Well, that's certainly not my intent... :no:

What it all comes down to is you either adapt or you go under. *"Below cost"* business does not exist or should not exist in your mind, because it costs you more than you think. If you are chasing after that by trying to buy business, all you are doing is putting off the inevitable. It cascades quickly.

That said, I guarantee you that someone in your market is not only making money, but more than you are presently. The reverse is also true... someone is making less. 

If you don't have business in the hopper, that's your job 100% of the time until you do. What I am encouraging others to do is to do MORE of what you need to do to get business. In most cases, this activity begets activity. What doesn't work 100% of the time is doing nothing or waiting for the phone to ring. 

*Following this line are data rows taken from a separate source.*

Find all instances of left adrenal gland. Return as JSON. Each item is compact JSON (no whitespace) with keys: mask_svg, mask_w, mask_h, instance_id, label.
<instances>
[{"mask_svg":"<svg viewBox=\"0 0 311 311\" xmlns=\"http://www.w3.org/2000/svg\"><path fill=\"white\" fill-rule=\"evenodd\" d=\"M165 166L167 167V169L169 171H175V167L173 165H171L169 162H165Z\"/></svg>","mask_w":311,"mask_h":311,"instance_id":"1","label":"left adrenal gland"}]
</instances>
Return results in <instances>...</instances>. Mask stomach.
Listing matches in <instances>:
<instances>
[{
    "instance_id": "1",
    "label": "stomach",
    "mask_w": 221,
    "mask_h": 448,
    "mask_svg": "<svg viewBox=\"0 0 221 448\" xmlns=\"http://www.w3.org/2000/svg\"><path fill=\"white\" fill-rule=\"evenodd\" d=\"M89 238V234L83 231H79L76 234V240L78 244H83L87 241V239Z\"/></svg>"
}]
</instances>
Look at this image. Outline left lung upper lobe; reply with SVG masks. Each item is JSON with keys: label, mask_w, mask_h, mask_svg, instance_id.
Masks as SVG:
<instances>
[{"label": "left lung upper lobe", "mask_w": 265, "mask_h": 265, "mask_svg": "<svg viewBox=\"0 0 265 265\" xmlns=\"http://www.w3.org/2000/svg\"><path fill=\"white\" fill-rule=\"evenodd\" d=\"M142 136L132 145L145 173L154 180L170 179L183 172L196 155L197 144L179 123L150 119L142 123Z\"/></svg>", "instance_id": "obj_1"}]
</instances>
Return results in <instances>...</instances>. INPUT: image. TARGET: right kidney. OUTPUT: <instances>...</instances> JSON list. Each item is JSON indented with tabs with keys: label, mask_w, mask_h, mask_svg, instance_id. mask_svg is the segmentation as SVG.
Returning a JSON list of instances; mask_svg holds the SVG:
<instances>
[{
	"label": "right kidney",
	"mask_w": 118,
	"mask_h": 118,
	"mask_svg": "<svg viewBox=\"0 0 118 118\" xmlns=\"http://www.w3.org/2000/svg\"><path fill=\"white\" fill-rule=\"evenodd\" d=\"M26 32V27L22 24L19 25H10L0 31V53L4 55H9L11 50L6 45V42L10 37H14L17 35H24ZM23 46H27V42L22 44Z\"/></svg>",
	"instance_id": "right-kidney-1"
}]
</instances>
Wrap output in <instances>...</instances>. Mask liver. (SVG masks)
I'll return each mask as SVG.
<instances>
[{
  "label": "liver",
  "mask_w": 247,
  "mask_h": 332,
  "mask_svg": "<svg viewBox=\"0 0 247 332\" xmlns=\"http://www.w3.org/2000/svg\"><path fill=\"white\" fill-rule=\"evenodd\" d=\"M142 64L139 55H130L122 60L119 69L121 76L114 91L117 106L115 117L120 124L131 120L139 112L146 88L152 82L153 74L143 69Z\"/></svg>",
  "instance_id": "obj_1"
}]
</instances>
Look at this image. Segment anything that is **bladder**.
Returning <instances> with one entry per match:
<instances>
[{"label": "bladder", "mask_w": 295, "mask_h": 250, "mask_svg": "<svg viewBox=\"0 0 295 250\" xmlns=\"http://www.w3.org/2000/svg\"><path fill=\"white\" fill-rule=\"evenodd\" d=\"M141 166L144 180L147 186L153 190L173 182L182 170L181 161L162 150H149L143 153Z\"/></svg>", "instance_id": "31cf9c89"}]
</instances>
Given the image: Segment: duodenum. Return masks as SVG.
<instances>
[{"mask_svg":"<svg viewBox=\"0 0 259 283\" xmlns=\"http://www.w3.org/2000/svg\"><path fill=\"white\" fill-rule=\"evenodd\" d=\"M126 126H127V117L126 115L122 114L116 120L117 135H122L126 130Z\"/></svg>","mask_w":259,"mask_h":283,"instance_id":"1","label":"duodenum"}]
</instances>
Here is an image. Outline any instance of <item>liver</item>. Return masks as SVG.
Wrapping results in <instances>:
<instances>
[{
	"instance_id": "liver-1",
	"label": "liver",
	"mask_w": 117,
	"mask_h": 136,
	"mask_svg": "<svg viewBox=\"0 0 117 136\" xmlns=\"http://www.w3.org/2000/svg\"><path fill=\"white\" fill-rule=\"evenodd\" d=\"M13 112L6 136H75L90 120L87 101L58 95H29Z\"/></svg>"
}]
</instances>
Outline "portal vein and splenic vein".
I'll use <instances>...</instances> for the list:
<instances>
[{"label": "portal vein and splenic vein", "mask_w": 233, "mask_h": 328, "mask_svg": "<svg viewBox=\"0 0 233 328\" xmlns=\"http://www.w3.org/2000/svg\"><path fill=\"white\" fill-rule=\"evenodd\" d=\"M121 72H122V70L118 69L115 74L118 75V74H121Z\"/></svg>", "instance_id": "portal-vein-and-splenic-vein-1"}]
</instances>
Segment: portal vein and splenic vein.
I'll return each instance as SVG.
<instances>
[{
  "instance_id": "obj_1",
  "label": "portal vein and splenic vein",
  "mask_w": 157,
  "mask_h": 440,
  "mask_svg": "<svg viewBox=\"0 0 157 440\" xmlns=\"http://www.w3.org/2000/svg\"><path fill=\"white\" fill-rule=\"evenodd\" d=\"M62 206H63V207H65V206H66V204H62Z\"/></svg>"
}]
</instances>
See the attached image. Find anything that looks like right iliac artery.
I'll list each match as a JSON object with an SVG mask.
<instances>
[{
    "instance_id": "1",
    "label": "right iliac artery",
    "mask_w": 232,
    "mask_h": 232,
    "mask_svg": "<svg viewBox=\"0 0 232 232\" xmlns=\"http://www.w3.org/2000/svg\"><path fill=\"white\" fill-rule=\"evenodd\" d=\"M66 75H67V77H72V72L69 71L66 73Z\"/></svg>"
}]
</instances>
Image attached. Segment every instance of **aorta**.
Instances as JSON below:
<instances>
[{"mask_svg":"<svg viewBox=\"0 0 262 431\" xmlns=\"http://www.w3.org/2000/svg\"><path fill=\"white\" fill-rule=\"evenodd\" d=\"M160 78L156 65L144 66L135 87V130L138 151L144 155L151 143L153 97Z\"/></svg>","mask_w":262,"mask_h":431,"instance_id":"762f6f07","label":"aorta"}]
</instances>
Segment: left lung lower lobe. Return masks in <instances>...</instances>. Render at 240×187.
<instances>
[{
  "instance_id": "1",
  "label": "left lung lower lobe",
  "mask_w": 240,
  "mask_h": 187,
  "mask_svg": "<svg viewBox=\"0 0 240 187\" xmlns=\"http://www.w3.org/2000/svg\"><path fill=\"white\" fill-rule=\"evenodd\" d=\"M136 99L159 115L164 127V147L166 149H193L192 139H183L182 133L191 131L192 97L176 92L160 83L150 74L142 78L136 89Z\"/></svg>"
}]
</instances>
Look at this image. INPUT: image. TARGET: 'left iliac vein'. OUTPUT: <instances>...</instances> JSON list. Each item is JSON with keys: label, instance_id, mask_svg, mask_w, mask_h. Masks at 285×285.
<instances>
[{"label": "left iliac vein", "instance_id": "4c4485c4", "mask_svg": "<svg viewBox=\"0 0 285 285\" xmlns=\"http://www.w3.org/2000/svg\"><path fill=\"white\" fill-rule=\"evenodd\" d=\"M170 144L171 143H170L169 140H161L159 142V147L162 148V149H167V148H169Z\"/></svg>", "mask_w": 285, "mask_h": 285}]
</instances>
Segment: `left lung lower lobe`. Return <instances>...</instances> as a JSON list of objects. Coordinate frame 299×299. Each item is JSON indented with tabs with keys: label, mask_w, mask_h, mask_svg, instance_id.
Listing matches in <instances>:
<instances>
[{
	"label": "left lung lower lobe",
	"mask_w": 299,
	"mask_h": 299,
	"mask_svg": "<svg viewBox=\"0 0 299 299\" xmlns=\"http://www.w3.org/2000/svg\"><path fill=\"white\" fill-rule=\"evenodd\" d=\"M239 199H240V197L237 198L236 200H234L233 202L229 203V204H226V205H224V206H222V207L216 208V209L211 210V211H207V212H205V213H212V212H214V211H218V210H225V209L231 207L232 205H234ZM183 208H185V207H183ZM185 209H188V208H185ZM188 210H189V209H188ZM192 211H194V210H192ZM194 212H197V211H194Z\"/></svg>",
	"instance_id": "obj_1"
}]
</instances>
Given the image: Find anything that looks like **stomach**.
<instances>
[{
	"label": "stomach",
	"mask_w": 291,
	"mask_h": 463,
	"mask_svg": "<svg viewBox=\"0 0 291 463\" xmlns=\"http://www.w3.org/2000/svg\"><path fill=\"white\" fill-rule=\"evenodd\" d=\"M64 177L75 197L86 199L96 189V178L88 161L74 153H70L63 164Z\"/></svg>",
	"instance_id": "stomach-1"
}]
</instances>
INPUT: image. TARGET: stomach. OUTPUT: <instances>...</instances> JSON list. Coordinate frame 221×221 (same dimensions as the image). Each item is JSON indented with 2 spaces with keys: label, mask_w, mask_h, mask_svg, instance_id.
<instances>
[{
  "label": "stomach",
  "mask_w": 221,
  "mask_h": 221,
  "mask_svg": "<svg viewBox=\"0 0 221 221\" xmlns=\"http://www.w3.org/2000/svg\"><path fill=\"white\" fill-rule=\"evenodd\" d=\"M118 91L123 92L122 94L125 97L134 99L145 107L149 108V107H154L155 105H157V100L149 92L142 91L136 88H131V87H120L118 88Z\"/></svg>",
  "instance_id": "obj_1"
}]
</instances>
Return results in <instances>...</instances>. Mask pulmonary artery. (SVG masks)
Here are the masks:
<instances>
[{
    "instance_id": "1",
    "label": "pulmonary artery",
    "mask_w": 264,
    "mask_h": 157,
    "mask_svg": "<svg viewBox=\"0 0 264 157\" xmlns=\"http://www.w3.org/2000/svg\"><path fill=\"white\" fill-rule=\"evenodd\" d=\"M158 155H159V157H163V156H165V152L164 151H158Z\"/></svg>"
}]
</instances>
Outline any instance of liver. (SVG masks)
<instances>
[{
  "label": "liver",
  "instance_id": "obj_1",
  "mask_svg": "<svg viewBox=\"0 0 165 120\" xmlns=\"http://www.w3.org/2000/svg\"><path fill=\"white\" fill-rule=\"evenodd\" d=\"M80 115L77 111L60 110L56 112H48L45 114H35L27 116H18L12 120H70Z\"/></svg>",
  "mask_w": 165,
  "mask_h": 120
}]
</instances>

What come's across is that you are selling based on price... you are not retail... that means that you have to actively SELL... which may mean upping your game in this area... I don't know your skill-set...

The more YOU focus on price, the more the customer will as well... Are you saying that your company is the same as all the other companies? If it is, if you don't have something of value to offer above your competition to justify your rates, or a way to differentiate yourself from the mass, you need to come up with something.

You mentioned your fuel cost going up. You adjusted your price to account for that to pay for the increase in another companies profits, right? Then why can't you do the same for your OWN company? Why can you RAISE your price to accommodate the profits of another company, but not your own?

When you say.. *"the pie hasn't gotten any bigger, you have as many or more eating that pie, the price of the slice is higher...and is a lot less satisfying and doesn't taste as good as it did 5-10 yrs. ago."*

What you are tacitly acknowledging is that there IS business out there, enough so that there is actually MORE eating the pie. Businesses don't run on thin air, so the question is not the business, but you EXPANDING your slice of the pie. The pie is NOT a zero-sum gain...

Expand your geographically area by 10%, expand the services you are offering.... ADAPT... We've been through the worst part of the recession and you are still around. You did SOMETHING to stay there. 

Do MORE of that... and if you have to do MORE of it to get the price you need to stay in business, I'd rather do that (we do) than to work for "at cost" with no profit, as it's usually THOSE jobs that end up costing us money. But you should NEVER work at under cost...

Best of luck... 8^)


----------



## dayexco (Mar 4, 2006)

KAP, may i ask what business you're in? it says "custom"...i have no clue what that might be.


----------



## KAP (Feb 19, 2011)

dayexco said:


> KAP, may i ask what business you're in? it says "custom"...i have no clue what that might be.


Sure... additions, remodeling, kitchen, bath, custom cabinetry, countertops, furniture, tiling, flooring, etc...


----------



## dayexco (Mar 4, 2006)

it's very hard, for you or i to compare each others business...i am guessing, you have some form of a shop, so do i...i'm assuming you have some form of transportation to get to your job and back...so do i...you do bathrooms, kitchens. etc...it'd be my guess for the most part, you can transport the tools you need to and from your jobsite either in your pickup, or a 8 x 20 trailer...i would venture to say, i could be totally wrong here...but that my specialty equipment..oh for Jesus's sake...why am i arguing this with you? you sell a kitchen, bathroom...run to home depot, or a cabinet supplier...buy or have them build the sheet and install them. to me, it's quite apparent you have zero clue as to the differences in our business models...our up front and CONTINUING costs...it'd be my guess it costs the average underground contractor a LOT more daily to have our stuff sit in the driveway idle...than your operation. and it'd be my guess that i'm quite a lot older than you, have read a lot of the same "hype me up, get me in the business groove" books that you have. i wish you well, i don't want to put out your fire...but for a remodeler...to come into a thread as this...and try to compare we vs. you...i think is a total waste of your and my time.


----------